─── INFORMATION PROVIDED

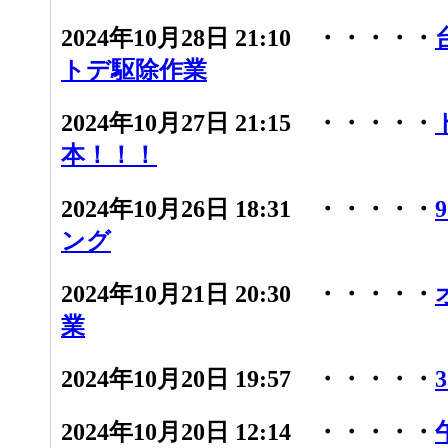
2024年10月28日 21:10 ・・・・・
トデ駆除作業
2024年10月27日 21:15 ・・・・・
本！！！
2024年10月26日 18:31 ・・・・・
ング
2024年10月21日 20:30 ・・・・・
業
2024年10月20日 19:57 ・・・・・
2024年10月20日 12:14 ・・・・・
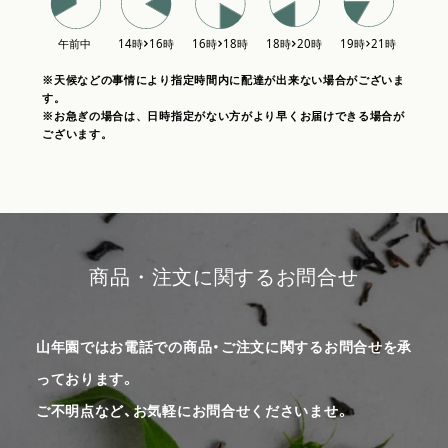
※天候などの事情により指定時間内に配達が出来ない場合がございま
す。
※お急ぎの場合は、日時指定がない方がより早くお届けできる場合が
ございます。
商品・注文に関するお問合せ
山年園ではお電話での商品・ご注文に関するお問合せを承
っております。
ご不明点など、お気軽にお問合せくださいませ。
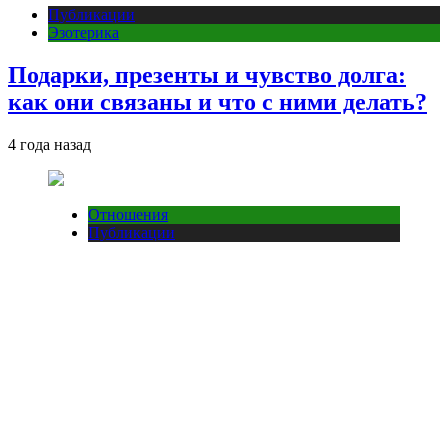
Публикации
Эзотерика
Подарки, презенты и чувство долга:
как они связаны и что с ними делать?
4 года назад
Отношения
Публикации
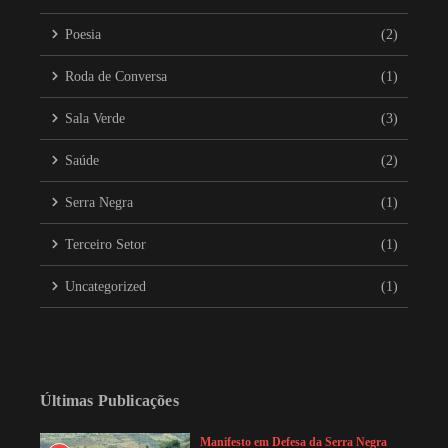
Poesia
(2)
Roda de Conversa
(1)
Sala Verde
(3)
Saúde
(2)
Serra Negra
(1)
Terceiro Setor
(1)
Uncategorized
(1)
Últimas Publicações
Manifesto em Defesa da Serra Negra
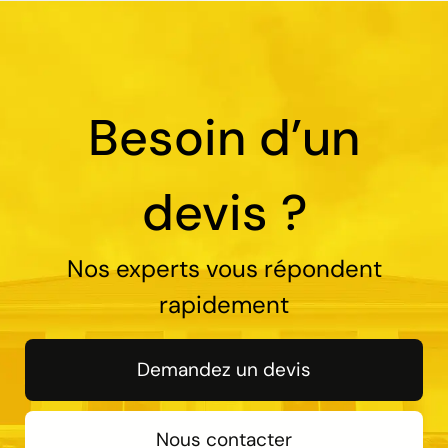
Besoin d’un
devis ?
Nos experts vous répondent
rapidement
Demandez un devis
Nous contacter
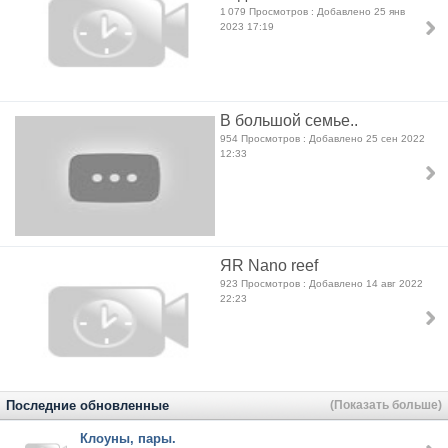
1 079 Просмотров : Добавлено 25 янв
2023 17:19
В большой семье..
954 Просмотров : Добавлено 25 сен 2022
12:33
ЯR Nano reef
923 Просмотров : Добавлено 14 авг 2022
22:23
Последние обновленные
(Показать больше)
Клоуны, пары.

──────

TASK PROMPT:
Leaving all pictures aside, quote each record exactly.

WRITTEN ANSWER:
2024年10月28日 21:10 ・・・・・
トデ駆除作業
2024年10月27日 21:15 ・・・・・
本！！！
2024年10月26日 18:31 ・・・・・
ング
2024年10月21日 20:30 ・・・・・
業
2024年10月20日 19:57 ・・・・・
2024年10月20日 12:14 ・・・・・
※天候などの事情により指定時間内に配達が出来ない場合がございま
す。
※お急ぎの場合は、日時指定がない方がより早くお届けできる場合が
ございます。
商品・注文に関するお問合せ
山年園ではお電話での商品・ご注文に関するお問合せを承
っております。
ご不明点など、お気軽にお問合せくださいませ。
Публикации
Эзотерика
Подарки, презенты и чувство долга:
как они связаны и что с ними делать?
4 года назад
Отношения
Публикации
Poesia
(2)
Roda de Conversa
(1)
Sala Verde
(3)
Saúde
(2)
Serra Negra
(1)
Terceiro Setor
(1)
Uncategorized
(1)
Últimas Publicações
Manifesto em Defesa da Serra Negra
Besoin d’un
devis ?
Nos experts vous répondent
rapidement
Demandez un devis
Nous contacter
1 079 Просмотров : Добавлено 25 янв
2023 17:19
В большой семье..
954 Просмотров : Добавлено 25 сен 2022
12:33
ЯR Nano reef
923 Просмотров : Добавлено 14 авг 2022
22:23
Последние обновленные
(Показать больше)
Клоуны, пары.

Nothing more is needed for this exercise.